**EXERCISE INSTRUCTIONS**:
Each record should be retyped word for word.

**PROVIDED DATA**:

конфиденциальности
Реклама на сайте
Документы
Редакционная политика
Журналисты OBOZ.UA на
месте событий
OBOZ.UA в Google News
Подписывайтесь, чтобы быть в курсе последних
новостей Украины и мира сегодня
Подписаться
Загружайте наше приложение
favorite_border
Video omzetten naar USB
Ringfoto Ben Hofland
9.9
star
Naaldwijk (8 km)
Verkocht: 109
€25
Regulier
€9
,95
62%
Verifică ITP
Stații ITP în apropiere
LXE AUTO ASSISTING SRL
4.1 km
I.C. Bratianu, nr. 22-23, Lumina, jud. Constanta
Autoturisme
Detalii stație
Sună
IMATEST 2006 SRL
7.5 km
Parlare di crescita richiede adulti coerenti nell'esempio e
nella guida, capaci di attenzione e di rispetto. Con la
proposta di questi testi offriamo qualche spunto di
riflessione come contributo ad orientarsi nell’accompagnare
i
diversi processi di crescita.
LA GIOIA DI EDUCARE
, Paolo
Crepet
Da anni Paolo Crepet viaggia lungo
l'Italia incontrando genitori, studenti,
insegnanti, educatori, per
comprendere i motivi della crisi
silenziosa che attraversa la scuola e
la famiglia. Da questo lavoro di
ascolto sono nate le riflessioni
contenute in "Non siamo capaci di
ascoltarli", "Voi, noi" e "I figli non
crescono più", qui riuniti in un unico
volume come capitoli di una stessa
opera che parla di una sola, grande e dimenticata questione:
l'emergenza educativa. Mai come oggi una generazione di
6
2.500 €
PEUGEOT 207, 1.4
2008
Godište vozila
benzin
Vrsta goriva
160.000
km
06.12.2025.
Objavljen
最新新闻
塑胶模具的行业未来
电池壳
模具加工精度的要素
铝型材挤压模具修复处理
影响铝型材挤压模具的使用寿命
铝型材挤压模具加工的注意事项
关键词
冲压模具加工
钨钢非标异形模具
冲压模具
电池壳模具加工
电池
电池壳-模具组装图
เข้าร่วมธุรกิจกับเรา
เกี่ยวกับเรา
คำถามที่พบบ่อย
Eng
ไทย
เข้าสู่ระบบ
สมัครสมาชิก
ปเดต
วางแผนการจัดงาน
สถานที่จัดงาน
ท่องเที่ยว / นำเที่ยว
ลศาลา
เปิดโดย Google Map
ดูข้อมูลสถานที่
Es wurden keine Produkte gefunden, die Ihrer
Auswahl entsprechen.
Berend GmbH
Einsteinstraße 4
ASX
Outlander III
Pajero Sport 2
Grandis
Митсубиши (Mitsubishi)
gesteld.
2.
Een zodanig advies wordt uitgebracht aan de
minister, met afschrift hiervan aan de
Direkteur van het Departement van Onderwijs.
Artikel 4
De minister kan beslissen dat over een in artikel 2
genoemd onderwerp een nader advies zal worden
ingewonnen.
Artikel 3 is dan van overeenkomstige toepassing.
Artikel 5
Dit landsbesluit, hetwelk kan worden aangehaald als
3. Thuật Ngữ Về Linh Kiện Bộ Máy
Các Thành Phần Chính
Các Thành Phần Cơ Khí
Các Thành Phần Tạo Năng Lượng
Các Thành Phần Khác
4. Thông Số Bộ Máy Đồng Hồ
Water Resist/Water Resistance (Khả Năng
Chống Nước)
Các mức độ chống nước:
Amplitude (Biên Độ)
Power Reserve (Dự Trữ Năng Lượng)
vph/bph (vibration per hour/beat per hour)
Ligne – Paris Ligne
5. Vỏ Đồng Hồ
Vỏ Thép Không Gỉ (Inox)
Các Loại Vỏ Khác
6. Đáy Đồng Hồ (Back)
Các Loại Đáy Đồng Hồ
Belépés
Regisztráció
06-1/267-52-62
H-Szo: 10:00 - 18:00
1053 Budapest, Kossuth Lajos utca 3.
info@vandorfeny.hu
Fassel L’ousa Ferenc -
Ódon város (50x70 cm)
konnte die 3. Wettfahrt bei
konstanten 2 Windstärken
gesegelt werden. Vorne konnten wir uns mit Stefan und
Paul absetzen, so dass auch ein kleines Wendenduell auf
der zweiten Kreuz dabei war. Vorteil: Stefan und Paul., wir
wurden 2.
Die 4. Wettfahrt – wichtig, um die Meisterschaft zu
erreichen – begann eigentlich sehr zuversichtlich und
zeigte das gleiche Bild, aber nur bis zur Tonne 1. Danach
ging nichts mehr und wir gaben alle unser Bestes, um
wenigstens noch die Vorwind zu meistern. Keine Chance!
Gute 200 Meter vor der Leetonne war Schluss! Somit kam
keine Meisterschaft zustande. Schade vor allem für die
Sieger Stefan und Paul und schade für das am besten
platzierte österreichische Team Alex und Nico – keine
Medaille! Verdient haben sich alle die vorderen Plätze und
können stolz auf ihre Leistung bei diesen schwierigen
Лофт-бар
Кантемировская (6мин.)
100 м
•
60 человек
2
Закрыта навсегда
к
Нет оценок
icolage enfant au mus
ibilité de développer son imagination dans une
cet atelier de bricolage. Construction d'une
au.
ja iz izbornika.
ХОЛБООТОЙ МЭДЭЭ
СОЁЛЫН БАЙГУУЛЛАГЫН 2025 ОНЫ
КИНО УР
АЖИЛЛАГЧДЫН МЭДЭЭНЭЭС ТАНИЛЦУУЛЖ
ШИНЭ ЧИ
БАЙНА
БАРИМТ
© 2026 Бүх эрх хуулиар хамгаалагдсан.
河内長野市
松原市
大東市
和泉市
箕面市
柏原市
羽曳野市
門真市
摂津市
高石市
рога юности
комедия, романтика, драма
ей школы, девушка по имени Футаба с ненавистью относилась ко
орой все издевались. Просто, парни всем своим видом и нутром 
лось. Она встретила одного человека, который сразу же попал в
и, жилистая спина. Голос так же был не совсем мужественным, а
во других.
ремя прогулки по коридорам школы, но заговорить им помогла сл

**ANSWER AREA**:
конфиденциальности
Реклама на сайте
Документы
Редакционная политика
Журналисты OBOZ.UA на
месте событий
OBOZ.UA в Google News
Подписывайтесь, чтобы быть в курсе последних
новостей Украины и мира сегодня
Подписаться
Загружайте наше приложение
favorite_border
Video omzetten naar USB
Ringfoto Ben Hofland
9.9
star
Naaldwijk (8 km)
Verkocht: 109
€25
Regulier
€9
,95
62%
Verifică ITP
Stații ITP în apropiere
LXE AUTO ASSISTING SRL
4.1 km
I.C. Bratianu, nr. 22-23, Lumina, jud. Constanta
Autoturisme
Detalii stație
Sună
IMATEST 2006 SRL
7.5 km
Parlare di crescita richiede adulti coerenti nell'esempio e
nella guida, capaci di attenzione e di rispetto. Con la
proposta di questi testi offriamo qualche spunto di
riflessione come contributo ad orientarsi nell’accompagnare
i
diversi processi di crescita.
LA GIOIA DI EDUCARE
, Paolo
Crepet
Da anni Paolo Crepet viaggia lungo
l'Italia incontrando genitori, studenti,
insegnanti, educatori, per
comprendere i motivi della crisi
silenziosa che attraversa la scuola e
la famiglia. Da questo lavoro di
ascolto sono nate le riflessioni
contenute in "Non siamo capaci di
ascoltarli", "Voi, noi" e "I figli non
crescono più", qui riuniti in un unico
volume come capitoli di una stessa
opera che parla di una sola, grande e dimenticata questione:
l'emergenza educativa. Mai come oggi una generazione di
6
2.500 €
PEUGEOT 207, 1.4
2008
Godište vozila
benzin
Vrsta goriva
160.000
km
06.12.2025.
Objavljen
最新新闻
塑胶模具的行业未来
电池壳
模具加工精度的要素
铝型材挤压模具修复处理
影响铝型材挤压模具的使用寿命
铝型材挤压模具加工的注意事项
关键词
冲压模具加工
钨钢非标异形模具
冲压模具
电池壳模具加工
电池
电池壳-模具组装图
เข้าร่วมธุรกิจกับเรา
เกี่ยวกับเรา
คำถามที่พบบ่อย
Eng
ไทย
เข้าสู่ระบบ
สมัครสมาชิก
ปเดต
วางแผนการจัดงาน
สถานที่จัดงาน
ท่องเที่ยว / นำเที่ยว
ลศาลา
เปิดโดย Google Map
ดูข้อมูลสถานที่
Es wurden keine Produkte gefunden, die Ihrer
Auswahl entsprechen.
Berend GmbH
Einsteinstraße 4
ASX
Outlander III
Pajero Sport 2
Grandis
Митсубиши (Mitsubishi)
gesteld.
2.
Een zodanig advies wordt uitgebracht aan de
minister, met afschrift hiervan aan de
Direkteur van het Departement van Onderwijs.
Artikel 4
De minister kan beslissen dat over een in artikel 2
genoemd onderwerp een nader advies zal worden
ingewonnen.
Artikel 3 is dan van overeenkomstige toepassing.
Artikel 5
Dit landsbesluit, hetwelk kan worden aangehaald als
3. Thuật Ngữ Về Linh Kiện Bộ Máy
Các Thành Phần Chính
Các Thành Phần Cơ Khí
Các Thành Phần Tạo Năng Lượng
Các Thành Phần Khác
4. Thông Số Bộ Máy Đồng Hồ
Water Resist/Water Resistance (Khả Năng
Chống Nước)
Các mức độ chống nước:
Amplitude (Biên Độ)
Power Reserve (Dự Trữ Năng Lượng)
vph/bph (vibration per hour/beat per hour)
Ligne – Paris Ligne
5. Vỏ Đồng Hồ
Vỏ Thép Không Gỉ (Inox)
Các Loại Vỏ Khác
6. Đáy Đồng Hồ (Back)
Các Loại Đáy Đồng Hồ
Belépés
Regisztráció
06-1/267-52-62
H-Szo: 10:00 - 18:00
1053 Budapest, Kossuth Lajos utca 3.
info@vandorfeny.hu
Fassel L’ousa Ferenc -
Ódon város (50x70 cm)
konnte die 3. Wettfahrt bei
konstanten 2 Windstärken
gesegelt werden. Vorne konnten wir uns mit Stefan und
Paul absetzen, so dass auch ein kleines Wendenduell auf
der zweiten Kreuz dabei war. Vorteil: Stefan und Paul., wir
wurden 2.
Die 4. Wettfahrt – wichtig, um die Meisterschaft zu
erreichen – begann eigentlich sehr zuversichtlich und
zeigte das gleiche Bild, aber nur bis zur Tonne 1. Danach
ging nichts mehr und wir gaben alle unser Bestes, um
wenigstens noch die Vorwind zu meistern. Keine Chance!
Gute 200 Meter vor der Leetonne war Schluss! Somit kam
keine Meisterschaft zustande. Schade vor allem für die
Sieger Stefan und Paul und schade für das am besten
platzierte österreichische Team Alex und Nico – keine
Medaille! Verdient haben sich alle die vorderen Plätze und
können stolz auf ihre Leistung bei diesen schwierigen
Лофт-бар
Кантемировская (6мин.)
100 м
•
60 человек
2
Закрыта навсегда
к
Нет оценок
icolage enfant au mus
ibilité de développer son imagination dans une
cet atelier de bricolage. Construction d'une
au.
ja iz izbornika.
ХОЛБООТОЙ МЭДЭЭ
СОЁЛЫН БАЙГУУЛЛАГЫН 2025 ОНЫ
КИНО УР
АЖИЛЛАГЧДЫН МЭДЭЭНЭЭС ТАНИЛЦУУЛЖ
ШИНЭ ЧИ
БАЙНА
БАРИМТ
© 2026 Бүх эрх хуулиар хамгаалагдсан.
河内長野市
松原市
大東市
和泉市
箕面市
柏原市
羽曳野市
門真市
摂津市
高石市
рога юности
комедия, романтика, драма
ей школы, девушка по имени Футаба с ненавистью относилась ко
орой все издевались. Просто, парни всем своим видом и нутром 
лось. Она встретила одного человека, который сразу же попал в
и, жилистая спина. Голос так же был не совсем мужественным, а
во других.
ремя прогулки по коридорам школы, но заговорить им помогла сл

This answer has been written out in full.